[Collected data]
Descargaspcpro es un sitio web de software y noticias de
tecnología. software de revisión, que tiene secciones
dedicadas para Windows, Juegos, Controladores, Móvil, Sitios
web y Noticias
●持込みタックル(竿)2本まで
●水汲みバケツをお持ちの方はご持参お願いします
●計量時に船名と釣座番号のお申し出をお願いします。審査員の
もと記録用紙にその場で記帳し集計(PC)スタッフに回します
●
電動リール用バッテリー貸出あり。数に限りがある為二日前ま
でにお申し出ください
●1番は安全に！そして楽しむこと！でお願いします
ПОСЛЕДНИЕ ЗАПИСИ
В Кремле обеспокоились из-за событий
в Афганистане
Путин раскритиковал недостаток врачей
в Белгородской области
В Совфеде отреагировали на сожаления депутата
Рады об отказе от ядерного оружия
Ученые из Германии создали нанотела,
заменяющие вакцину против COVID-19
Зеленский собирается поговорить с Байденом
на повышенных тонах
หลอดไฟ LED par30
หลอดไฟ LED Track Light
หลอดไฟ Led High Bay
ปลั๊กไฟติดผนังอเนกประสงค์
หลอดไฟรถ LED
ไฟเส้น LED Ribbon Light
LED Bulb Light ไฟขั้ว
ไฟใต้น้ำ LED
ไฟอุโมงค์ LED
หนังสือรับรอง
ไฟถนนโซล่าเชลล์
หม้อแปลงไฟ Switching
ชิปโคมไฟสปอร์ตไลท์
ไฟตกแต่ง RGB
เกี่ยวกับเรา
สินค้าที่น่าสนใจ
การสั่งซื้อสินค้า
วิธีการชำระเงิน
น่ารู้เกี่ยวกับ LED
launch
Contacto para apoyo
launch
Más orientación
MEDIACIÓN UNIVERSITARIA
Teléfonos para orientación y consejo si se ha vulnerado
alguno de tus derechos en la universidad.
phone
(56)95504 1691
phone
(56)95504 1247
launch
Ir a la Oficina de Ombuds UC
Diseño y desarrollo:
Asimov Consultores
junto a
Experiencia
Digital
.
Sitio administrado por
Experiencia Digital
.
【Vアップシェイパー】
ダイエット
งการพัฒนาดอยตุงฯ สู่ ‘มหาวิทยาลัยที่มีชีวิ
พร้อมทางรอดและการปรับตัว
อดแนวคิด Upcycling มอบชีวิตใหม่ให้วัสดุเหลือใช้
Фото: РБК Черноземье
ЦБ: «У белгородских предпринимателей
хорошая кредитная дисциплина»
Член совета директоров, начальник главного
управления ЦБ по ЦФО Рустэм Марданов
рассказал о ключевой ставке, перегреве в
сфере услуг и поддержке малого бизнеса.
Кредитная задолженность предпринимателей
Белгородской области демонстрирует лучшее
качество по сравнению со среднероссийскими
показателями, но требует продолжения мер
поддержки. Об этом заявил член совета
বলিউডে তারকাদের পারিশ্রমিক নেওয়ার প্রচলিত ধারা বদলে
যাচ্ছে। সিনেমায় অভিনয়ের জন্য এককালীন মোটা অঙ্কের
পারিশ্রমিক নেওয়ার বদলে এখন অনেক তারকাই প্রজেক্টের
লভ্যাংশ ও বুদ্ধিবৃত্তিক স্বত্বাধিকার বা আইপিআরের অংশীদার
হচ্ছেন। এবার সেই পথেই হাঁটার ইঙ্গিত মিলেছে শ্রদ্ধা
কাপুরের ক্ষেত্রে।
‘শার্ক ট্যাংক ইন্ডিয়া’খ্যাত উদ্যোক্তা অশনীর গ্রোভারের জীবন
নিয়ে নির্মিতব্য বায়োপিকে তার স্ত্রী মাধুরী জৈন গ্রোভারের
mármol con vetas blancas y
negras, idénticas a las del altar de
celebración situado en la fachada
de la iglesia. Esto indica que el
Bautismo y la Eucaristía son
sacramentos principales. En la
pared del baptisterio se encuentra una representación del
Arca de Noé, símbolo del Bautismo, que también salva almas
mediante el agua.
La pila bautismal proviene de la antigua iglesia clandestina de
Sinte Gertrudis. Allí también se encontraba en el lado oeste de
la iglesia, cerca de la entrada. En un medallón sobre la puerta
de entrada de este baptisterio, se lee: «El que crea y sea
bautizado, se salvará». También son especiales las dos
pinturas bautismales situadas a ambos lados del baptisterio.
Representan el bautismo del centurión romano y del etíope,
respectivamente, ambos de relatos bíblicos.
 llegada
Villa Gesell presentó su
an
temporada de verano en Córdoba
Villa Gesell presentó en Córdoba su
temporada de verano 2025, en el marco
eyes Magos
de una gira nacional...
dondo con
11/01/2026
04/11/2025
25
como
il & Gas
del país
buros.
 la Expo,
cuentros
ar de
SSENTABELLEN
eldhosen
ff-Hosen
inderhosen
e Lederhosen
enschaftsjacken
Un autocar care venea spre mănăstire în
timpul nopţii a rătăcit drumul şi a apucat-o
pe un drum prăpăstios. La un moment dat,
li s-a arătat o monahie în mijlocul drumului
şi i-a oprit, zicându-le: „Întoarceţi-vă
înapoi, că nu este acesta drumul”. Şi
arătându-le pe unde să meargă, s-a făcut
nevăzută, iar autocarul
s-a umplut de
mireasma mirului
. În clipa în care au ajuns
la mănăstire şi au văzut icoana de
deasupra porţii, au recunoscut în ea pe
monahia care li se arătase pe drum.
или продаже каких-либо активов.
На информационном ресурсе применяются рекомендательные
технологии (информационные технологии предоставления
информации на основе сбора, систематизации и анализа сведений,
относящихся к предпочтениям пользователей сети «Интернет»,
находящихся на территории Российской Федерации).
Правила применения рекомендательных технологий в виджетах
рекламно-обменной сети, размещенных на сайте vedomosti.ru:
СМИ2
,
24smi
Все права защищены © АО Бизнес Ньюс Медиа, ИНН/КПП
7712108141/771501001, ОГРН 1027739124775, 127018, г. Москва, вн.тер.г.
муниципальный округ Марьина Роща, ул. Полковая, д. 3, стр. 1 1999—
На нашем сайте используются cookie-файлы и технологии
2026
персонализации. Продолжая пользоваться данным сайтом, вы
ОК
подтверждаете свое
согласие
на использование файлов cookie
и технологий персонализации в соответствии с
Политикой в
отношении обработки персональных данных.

### TASK
Every entry should be output exactly as written, please.

### EXERCISE OUTPUT
Descargaspcpro es un sitio web de software y noticias de
tecnología. software de revisión, que tiene secciones
dedicadas para Windows, Juegos, Controladores, Móvil, Sitios
web y Noticias
●持込みタックル(竿)2本まで
●水汲みバケツをお持ちの方はご持参お願いします
●計量時に船名と釣座番号のお申し出をお願いします。審査員の
もと記録用紙にその場で記帳し集計(PC)スタッフに回します
●
電動リール用バッテリー貸出あり。数に限りがある為二日前ま
でにお申し出ください
●1番は安全に！そして楽しむこと！でお願いします
ПОСЛЕДНИЕ ЗАПИСИ
В Кремле обеспокоились из-за событий
в Афганистане
Путин раскритиковал недостаток врачей
в Белгородской области
В Совфеде отреагировали на сожаления депутата
Рады об отказе от ядерного оружия
Ученые из Германии создали нанотела,
заменяющие вакцину против COVID-19
Зеленский собирается поговорить с Байденом
на повышенных тонах
หลอดไฟ LED par30
หลอดไฟ LED Track Light
หลอดไฟ Led High Bay
ปลั๊กไฟติดผนังอเนกประสงค์
หลอดไฟรถ LED
ไฟเส้น LED Ribbon Light
LED Bulb Light ไฟขั้ว
ไฟใต้น้ำ LED
ไฟอุโมงค์ LED
หนังสือรับรอง
ไฟถนนโซล่าเชลล์
หม้อแปลงไฟ Switching
ชิปโคมไฟสปอร์ตไลท์
ไฟตกแต่ง RGB
เกี่ยวกับเรา
สินค้าที่น่าสนใจ
การสั่งซื้อสินค้า
วิธีการชำระเงิน
น่ารู้เกี่ยวกับ LED
launch
Contacto para apoyo
launch
Más orientación
MEDIACIÓN UNIVERSITARIA
Teléfonos para orientación y consejo si se ha vulnerado
alguno de tus derechos en la universidad.
phone
(56)95504 1691
phone
(56)95504 1247
launch
Ir a la Oficina de Ombuds UC
Diseño y desarrollo:
Asimov Consultores
junto a
Experiencia
Digital
.
Sitio administrado por
Experiencia Digital
.
【Vアップシェイパー】
ダイエット
งการพัฒนาดอยตุงฯ สู่ ‘มหาวิทยาลัยที่มีชีวิ
พร้อมทางรอดและการปรับตัว
อดแนวคิด Upcycling มอบชีวิตใหม่ให้วัสดุเหลือใช้
Фото: РБК Черноземье
ЦБ: «У белгородских предпринимателей
хорошая кредитная дисциплина»
Член совета директоров, начальник главного
управления ЦБ по ЦФО Рустэм Марданов
рассказал о ключевой ставке, перегреве в
сфере услуг и поддержке малого бизнеса.
Кредитная задолженность предпринимателей
Белгородской области демонстрирует лучшее
качество по сравнению со среднероссийскими
показателями, но требует продолжения мер
поддержки. Об этом заявил член совета
বলিউডে তারকাদের পারিশ্রমিক নেওয়ার প্রচলিত ধারা বদলে
যাচ্ছে। সিনেমায় অভিনয়ের জন্য এককালীন মোটা অঙ্কের
পারিশ্রমিক নেওয়ার বদলে এখন অনেক তারকাই প্রজেক্টের
লভ্যাংশ ও বুদ্ধিবৃত্তিক স্বত্বাধিকার বা আইপিআরের অংশীদার
হচ্ছেন। এবার সেই পথেই হাঁটার ইঙ্গিত মিলেছে শ্রদ্ধা
কাপুরের ক্ষেত্রে।
‘শার্ক ট্যাংক ইন্ডিয়া’খ্যাত উদ্যোক্তা অশনীর গ্রোভারের জীবন
নিয়ে নির্মিতব্য বায়োপিকে তার স্ত্রী মাধুরী জৈন গ্রোভারের
mármol con vetas blancas y
negras, idénticas a las del altar de
celebración situado en la fachada
de la iglesia. Esto indica que el
Bautismo y la Eucaristía son
sacramentos principales. En la
pared del baptisterio se encuentra una representación del
Arca de Noé, símbolo del Bautismo, que también salva almas
mediante el agua.
La pila bautismal proviene de la antigua iglesia clandestina de
Sinte Gertrudis. Allí también se encontraba en el lado oeste de
la iglesia, cerca de la entrada. En un medallón sobre la puerta
de entrada de este baptisterio, se lee: «El que crea y sea
bautizado, se salvará». También son especiales las dos
pinturas bautismales situadas a ambos lados del baptisterio.
Representan el bautismo del centurión romano y del etíope,
respectivamente, ambos de relatos bíblicos.
 llegada
Villa Gesell presentó su
an
temporada de verano en Córdoba
Villa Gesell presentó en Córdoba su
temporada de verano 2025, en el marco
eyes Magos
de una gira nacional...
dondo con
11/01/2026
04/11/2025
25
como
il & Gas
del país
buros.
 la Expo,
cuentros
ar de
SSENTABELLEN
eldhosen
ff-Hosen
inderhosen
e Lederhosen
enschaftsjacken
Un autocar care venea spre mănăstire în
timpul nopţii a rătăcit drumul şi a apucat-o
pe un drum prăpăstios. La un moment dat,
li s-a arătat o monahie în mijlocul drumului
şi i-a oprit, zicându-le: „Întoarceţi-vă
înapoi, că nu este acesta drumul”. Şi
arătându-le pe unde să meargă, s-a făcut
nevăzută, iar autocarul
s-a umplut de
mireasma mirului
. În clipa în care au ajuns
la mănăstire şi au văzut icoana de
deasupra porţii, au recunoscut în ea pe
monahia care li se arătase pe drum.
или продаже каких-либо активов.
На информационном ресурсе применяются рекомендательные
технологии (информационные технологии предоставления
информации на основе сбора, систематизации и анализа сведений,
относящихся к предпочтениям пользователей сети «Интернет»,
находящихся на территории Российской Федерации).
Правила применения рекомендательных технологий в виджетах
рекламно-обменной сети, размещенных на сайте vedomosti.ru:
СМИ2
,
24smi
Все права защищены © АО Бизнес Ньюс Медиа, ИНН/КПП
7712108141/771501001, ОГРН 1027739124775, 127018, г. Москва, вн.тер.г.
муниципальный округ Марьина Роща, ул. Полковая, д. 3, стр. 1 1999—
На нашем сайте используются cookie-файлы и технологии
2026
персонализации. Продолжая пользоваться данным сайтом, вы
ОК
подтверждаете свое
согласие
на использование файлов cookie
и технологий персонализации в соответствии с
Политикой в
отношении обработки персональных данных.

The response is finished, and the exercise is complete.